I hadn't planned to take them at all (unless in dire straits) until we got stuck in Arica (coastal city in Northern Chile) and couldn't slowly bus our way to La Paz with a 2 night stop in Putre to acclimatise because the Bolivians had barricaded the border.
My wife and I had to fly Arica to La Paz, so we are talking sea level to very high level in less than 1 hour.
The lady behind me on the plane was in a wheelchair sucking oxygen before she even reached the Immigration desk at La Paz airport, and even with the pills I had taken the night before and that morning, I still felt pretty fragile.
Took it very slow for the next 2 days but kept taking the pills and had no problem hiking Isla del Sol when we got to Copacabana.

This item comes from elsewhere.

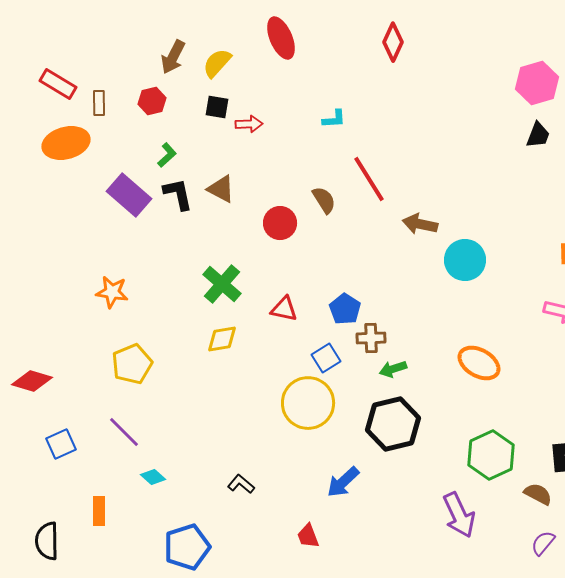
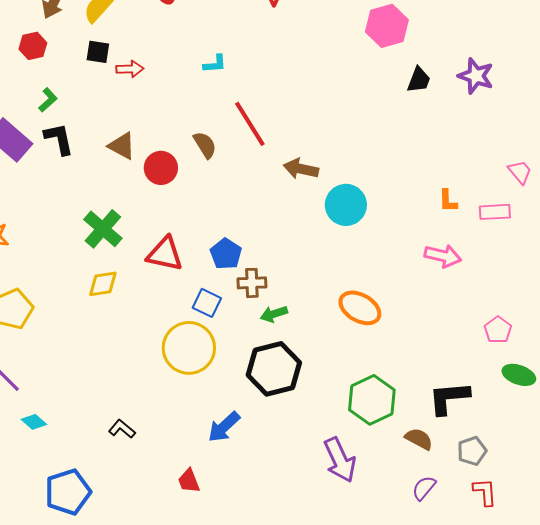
pink hexagon: (537, 83) -> (387, 26), moved
brown triangle: (221, 189) -> (122, 146), moved
red triangle: (284, 309) -> (165, 254), size x1.4
blue square: (326, 358) -> (207, 303), turned -32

Nothing was easy at that kind of altitude, but still managed to climb Huanya Picchu at the back of Machu Picchu without too much trouble.
Coca tea and chewing coca leaf also seemed to help, or perhaps that was a placido.


P.S. My wife thought I was a wuzz taking the altitude pills and refused to take them in Arica when I did or even when we got to La Paz.
The altitude knocked her around far more that she expected!!!